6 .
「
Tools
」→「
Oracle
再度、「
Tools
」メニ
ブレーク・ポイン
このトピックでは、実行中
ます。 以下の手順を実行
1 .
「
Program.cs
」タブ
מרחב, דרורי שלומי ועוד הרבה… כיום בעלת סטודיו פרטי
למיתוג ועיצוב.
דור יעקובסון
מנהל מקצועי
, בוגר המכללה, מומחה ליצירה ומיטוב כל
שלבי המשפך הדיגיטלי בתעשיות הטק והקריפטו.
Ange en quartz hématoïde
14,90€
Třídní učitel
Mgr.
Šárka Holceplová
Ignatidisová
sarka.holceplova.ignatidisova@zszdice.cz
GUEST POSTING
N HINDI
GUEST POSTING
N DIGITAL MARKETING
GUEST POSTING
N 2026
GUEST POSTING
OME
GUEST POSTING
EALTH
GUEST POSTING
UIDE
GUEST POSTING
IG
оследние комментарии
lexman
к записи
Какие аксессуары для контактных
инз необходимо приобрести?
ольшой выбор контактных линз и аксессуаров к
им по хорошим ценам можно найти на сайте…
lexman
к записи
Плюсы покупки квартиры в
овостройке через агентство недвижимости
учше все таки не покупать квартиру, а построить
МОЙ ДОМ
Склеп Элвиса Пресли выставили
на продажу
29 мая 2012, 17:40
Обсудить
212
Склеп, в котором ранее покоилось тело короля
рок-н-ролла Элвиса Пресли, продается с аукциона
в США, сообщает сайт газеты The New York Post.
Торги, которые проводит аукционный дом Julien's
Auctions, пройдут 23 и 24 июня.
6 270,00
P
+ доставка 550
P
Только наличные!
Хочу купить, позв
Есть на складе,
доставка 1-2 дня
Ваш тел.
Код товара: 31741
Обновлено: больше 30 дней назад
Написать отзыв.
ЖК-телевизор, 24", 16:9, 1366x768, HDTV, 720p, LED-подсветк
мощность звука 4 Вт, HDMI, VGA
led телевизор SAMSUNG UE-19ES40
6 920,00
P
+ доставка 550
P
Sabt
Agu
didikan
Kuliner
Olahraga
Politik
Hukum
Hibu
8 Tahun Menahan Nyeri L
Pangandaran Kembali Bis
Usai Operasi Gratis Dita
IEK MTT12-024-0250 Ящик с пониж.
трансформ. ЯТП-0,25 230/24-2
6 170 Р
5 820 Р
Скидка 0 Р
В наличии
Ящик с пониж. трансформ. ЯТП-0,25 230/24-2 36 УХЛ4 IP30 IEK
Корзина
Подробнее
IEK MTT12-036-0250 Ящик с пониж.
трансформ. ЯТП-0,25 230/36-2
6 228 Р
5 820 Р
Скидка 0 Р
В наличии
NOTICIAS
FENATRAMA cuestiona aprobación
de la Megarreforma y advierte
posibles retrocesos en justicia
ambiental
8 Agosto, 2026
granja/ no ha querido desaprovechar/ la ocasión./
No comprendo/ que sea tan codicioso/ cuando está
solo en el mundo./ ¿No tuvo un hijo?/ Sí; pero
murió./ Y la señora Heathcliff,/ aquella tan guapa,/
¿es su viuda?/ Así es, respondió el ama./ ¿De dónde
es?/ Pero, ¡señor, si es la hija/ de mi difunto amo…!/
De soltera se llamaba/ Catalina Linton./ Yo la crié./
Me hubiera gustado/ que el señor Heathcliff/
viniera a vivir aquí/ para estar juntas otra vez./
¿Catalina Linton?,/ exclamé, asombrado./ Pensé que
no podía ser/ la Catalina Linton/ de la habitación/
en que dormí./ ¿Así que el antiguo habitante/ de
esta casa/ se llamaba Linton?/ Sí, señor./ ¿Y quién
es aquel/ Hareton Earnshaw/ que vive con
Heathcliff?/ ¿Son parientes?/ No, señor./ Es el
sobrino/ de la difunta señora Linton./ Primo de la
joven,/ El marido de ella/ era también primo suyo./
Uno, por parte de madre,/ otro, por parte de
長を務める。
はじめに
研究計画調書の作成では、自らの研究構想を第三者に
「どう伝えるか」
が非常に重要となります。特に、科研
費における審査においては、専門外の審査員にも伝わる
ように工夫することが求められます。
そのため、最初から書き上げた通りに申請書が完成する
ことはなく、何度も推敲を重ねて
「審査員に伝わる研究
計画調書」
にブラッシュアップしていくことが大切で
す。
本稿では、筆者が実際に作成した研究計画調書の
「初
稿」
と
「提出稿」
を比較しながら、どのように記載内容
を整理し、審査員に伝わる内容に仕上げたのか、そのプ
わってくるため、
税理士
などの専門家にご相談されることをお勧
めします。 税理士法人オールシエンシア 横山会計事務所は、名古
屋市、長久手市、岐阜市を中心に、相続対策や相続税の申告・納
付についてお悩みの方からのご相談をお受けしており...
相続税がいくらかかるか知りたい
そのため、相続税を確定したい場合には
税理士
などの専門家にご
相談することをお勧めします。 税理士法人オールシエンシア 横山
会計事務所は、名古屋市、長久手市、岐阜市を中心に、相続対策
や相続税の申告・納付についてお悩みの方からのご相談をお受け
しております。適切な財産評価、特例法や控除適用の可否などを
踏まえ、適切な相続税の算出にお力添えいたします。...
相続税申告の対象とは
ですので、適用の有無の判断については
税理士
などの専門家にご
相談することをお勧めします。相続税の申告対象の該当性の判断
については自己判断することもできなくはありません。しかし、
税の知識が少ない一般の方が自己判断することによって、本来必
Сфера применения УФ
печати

* * * * * * * * *

Instructions for the task
For every line above with the word "телевизор" in it, make a copy.

Result
ЖК-телевизор, 24", 16:9, 1366x768, HDTV, 720p, LED-подсветк
led телевизор SAMSUNG UE-19ES40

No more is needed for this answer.